Abstract

Internet users have increased with increase in technology. People use internet for their business need, education, online marketing, social communication and more. For this purpose, users are forced to use the internet for their day-to-day operation effectiveness. But content in the web is also increased due to various factors. Any user from any place can upload any type of file easily, and all the contents today are available in the form of digital data. From this huge repertoire browsing, the correct web page is a really challenging task to the user. Retrieving the effective and correct content is not an easy job, for which a number of research works have been performed in the field of web extraction. This paper reviews some of the web extraction techniques and methods.

On the last decades, the amount of web-based information available has increased dramatically. The idea of gathering useful information from the web has become a challenging issue for the users. Current web information gathering systems attempt to satisfy user requirements by capturing their information needs. For this purpose, user profiles are created for user background knowledge description. User profiles represent the concept models possessed by users when gathering web information. A concept model is implicitly possessed by users and is generated from their background knowledge. While this concept model cannot be proven in laboratories, many web ontologists have observed it in the user behavior [6]. When users read through a document, they can easily determine whether or not it is of their interest or relevance to them, a judgment that arises from their implicit concept models. If a user's concept model can be simulated, then a superior representation of user profiles can be built.

To simulate user concept models, ontologies—a knowledge description and formalization model—are utilized in personalized web information gathering. Such ontologies are called ontological user profiles or personalized ontologies. To represent user profiles, many researchers have attempted to discover user background knowledge through global or local analysis.

Global analysis uses existing global knowledge bases for user background knowledge representation. Commonly used knowledge bases include generic ontologies (e.g., WorldNet [7] ), Thesauruses (e.g., digital libraries), and online knowledge bases (e.g., online categorizations and Wikipedia) [8]. The global analysis techniques produce effective performance for user background knowledge extraction. However, global analysis is limited by the quality of the user knowledge base. For example, Word Net was reported as helpful in capturing user interest in some areas but useless for others.
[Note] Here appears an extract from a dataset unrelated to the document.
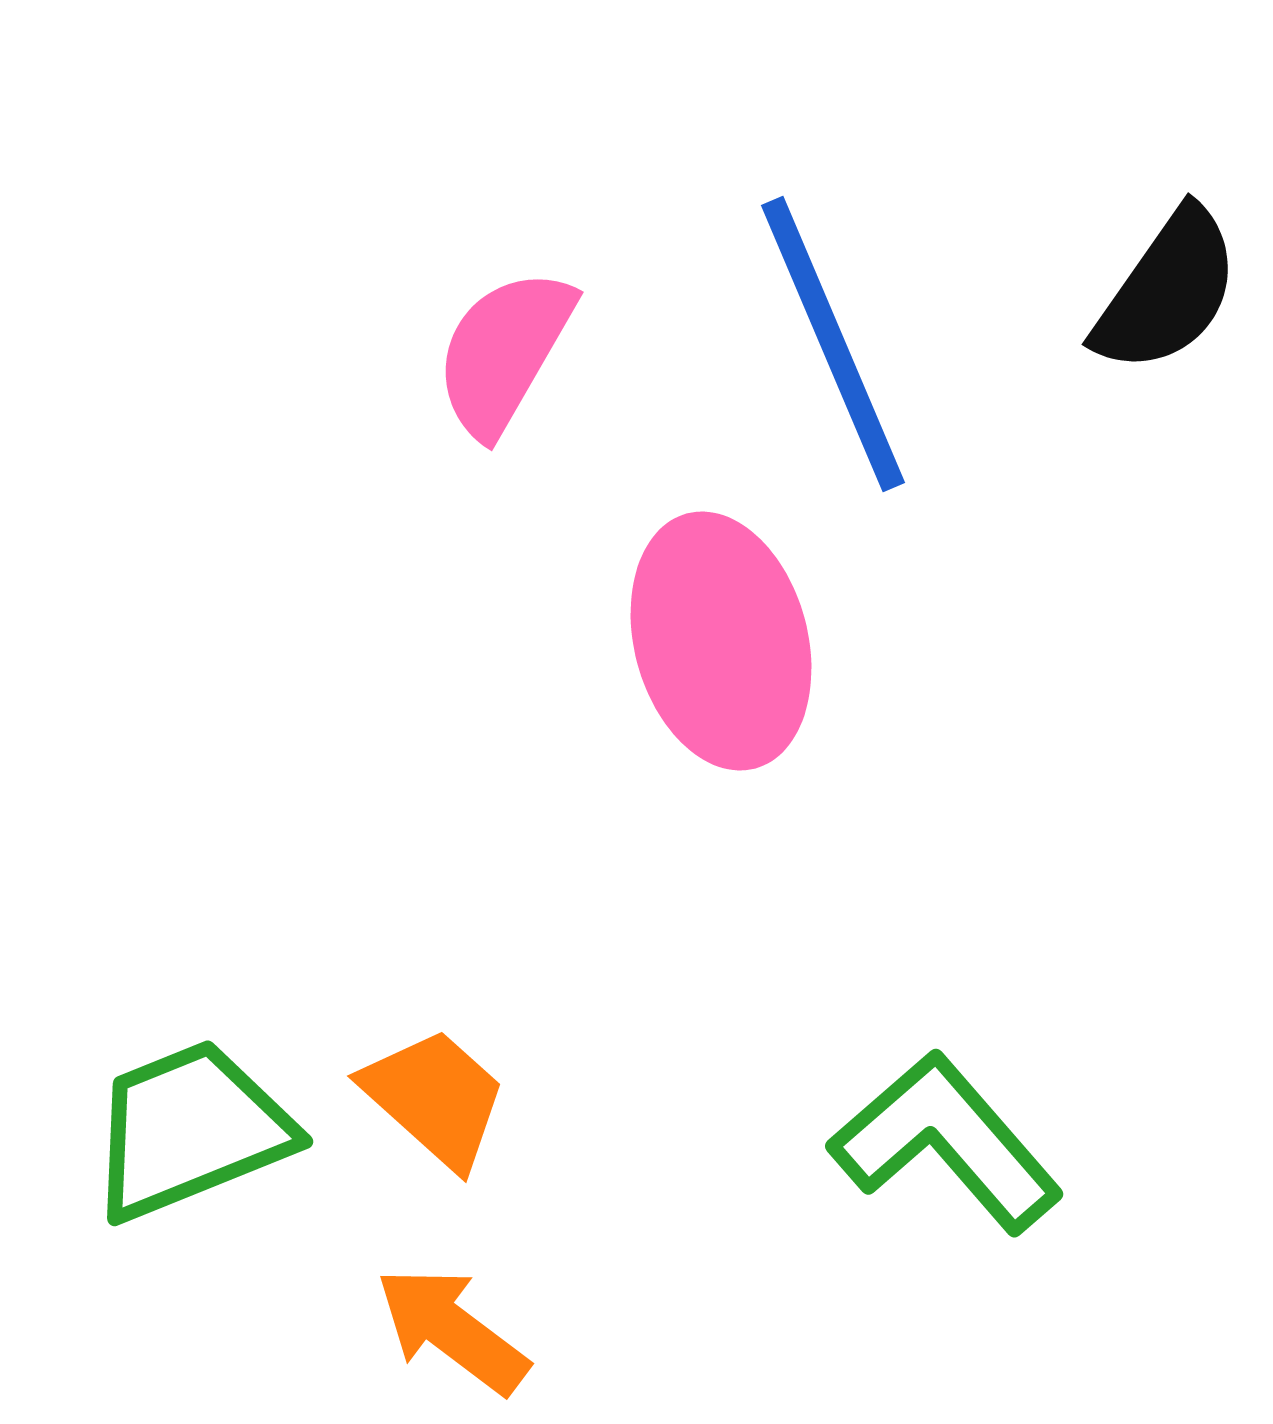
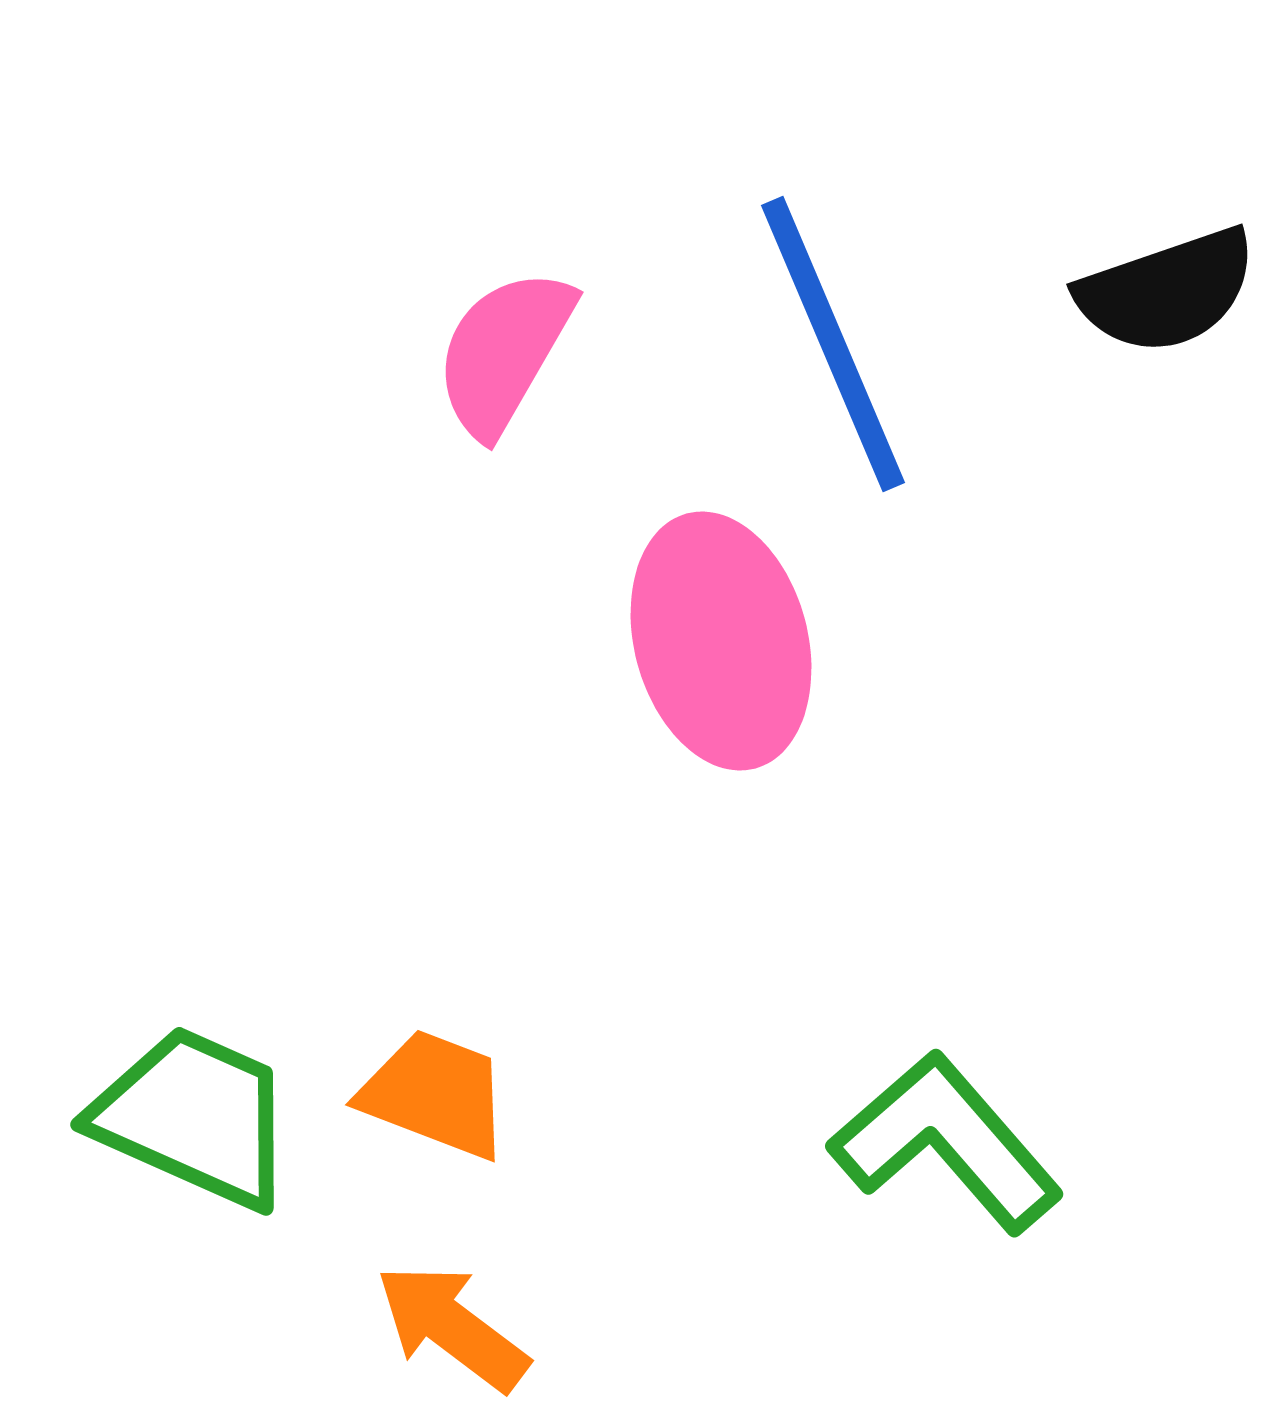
black semicircle: rotated 36 degrees clockwise
orange trapezoid: moved 4 px up; rotated 21 degrees counterclockwise
green trapezoid: moved 4 px right, 13 px up; rotated 46 degrees clockwise
orange arrow: moved 3 px up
1.1 Chris Buckley, and Ellen M. Voorhees “Evaluating Evaluation Measure Stability” [1]

1.1.1 Problem Formulation

Information retrieval has a well-established tradition of performing laboratory experiments on test collections to compare the relative effectiveness of different retrieval approaches. The experimental design specifies the evaluation criterion to be used to determine if one approach is better than the another. Because retrieval behavior is sufficiently complex to be difficult to summarize in one number and many different effectiveness measures have been proposed.

1.1.2 Research Design

The test collection must have a reasonable number of requests. Sparck Jones and Van Rijsbergen suggested a minimum of 75 requests, while the TREC program committee has used 25 requests as a minimum and 50 requests as the norm. Five or ten requests is too few. The experiment must use a reasonable evaluation measure. Average Precision, R-Precision, and Precision at 20 (or 10 or 30) documents retrieved are the most commonly used measures. Measures such as Precision at one document retrieved (i.e., Is the first retrieved document relevant?) or the rank of the first relevant document are not usually reasonable evaluation measures.

1.1.3 Findings

This paper examines these three rules-of-thumb and shows how they interact with each other. A novel approach is presented for experimentally quantifying the likely error associated with the conclusion “method A is better than method B” given a number of requests, an evaluation measure, and a notion of difference. As expected, the error rate increases as the number of requests decreases. More surprisingly, a striking difference in error rates for various evaluation measures is demonstrated. For example, Precision at 30 documents retrieved has almost twice the error rate of Average Precision. These results will not imply that measures with higher error rates should not be used; different evaluation measures evaluate different aspects of retrieval behavior and evaluation measures must be chosen to match the goals of the test.

1.1.4 Summary

This paper presents a method for reasonable number of request, reasonable evaluation measure and reasonable notation of different quantifying. Also this paper motivated how properties of these rules support the retrieval process effectively. It brings the conclusion that some method always dominated the other one. The experiment brings the request factor, evaluation measure, and notation difference.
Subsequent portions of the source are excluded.